Mar 05, 2015 11:20 AM EST
Smartphones May Be Linked To Lazy Thinking
The convenience of having a smartphone at your fingertips could be making it easy for you to avoid thinking for yourself, according to a recent study.
Researchers at the University of Waterloo found that smartphone users who are intuitive thinkers - more prone to relying on gut feelings and instincts when making decisions -- frequently use their device's search engine rather than their own brainpower. These mobile devices allow them to be even lazier than they would otherwise be.
"They may look up information that they actually know or could easily learn, but are unwilling to make the effort to actually think about it," Gordon Pennycook, co-lead author of the study, said in a statement.
In the three studies involving 660 participants, the researchers examined various measures including cognitive style ranging from intuitive to analytical, plus verbal and numeracy skills.
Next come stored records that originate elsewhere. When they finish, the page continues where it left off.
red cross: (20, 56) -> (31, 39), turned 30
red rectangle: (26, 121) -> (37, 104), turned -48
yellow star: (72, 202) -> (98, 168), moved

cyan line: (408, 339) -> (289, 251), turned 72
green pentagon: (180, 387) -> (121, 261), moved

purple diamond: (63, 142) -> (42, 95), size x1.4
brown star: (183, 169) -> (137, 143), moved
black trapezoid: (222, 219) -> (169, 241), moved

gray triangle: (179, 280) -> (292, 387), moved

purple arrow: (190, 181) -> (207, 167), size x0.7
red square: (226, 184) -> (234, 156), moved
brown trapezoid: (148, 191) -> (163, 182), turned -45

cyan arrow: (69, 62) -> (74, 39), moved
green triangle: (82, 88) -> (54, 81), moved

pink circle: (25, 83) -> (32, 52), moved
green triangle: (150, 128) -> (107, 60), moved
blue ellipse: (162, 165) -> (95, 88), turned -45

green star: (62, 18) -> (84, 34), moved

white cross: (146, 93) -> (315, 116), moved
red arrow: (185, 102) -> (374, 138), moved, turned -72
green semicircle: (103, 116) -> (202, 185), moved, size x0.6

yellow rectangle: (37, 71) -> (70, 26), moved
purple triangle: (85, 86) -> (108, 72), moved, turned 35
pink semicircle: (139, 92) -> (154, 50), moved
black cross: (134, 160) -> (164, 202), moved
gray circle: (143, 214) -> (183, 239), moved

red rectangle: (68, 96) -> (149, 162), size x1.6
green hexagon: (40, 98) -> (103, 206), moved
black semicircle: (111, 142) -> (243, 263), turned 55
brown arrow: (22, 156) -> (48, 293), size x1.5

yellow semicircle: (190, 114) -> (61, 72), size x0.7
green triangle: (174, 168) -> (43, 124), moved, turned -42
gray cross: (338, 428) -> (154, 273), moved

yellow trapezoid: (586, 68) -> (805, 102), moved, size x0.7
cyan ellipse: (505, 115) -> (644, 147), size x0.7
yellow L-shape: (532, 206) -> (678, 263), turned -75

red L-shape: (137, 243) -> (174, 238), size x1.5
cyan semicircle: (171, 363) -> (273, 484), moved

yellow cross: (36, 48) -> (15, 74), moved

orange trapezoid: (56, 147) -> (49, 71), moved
Then they looked at the participants' smartphone habits.
Participants in the study who demonstrated stronger cognitive skills and a greater willingness to think in an analytical way spent less time using their smartphones' search-engine function.
"Our research provides support for an association between heavy smartphone use and lowered intelligence," Pennycook said. "Whether smartphones actually decrease intelligence is still an open question that requires future research."
The researchers say that avoiding using our own minds to problem-solve might have adverse consequences for aging.
"Our reliance on smartphones and other devices will likely only continue to rise," researcher Nathaniel Barr said in a statement. "It's important to understand how smartphones affect and relate to human psychology before these technologies are so fully ingrained that it's hard to recall what life was like without them. We may already be at that point."
The results also indicate that use of social media and entertainment applications generally did not correlate to higher or lower cognitive abilities.
The findings are detailed in the journal Computers in Human Behavior.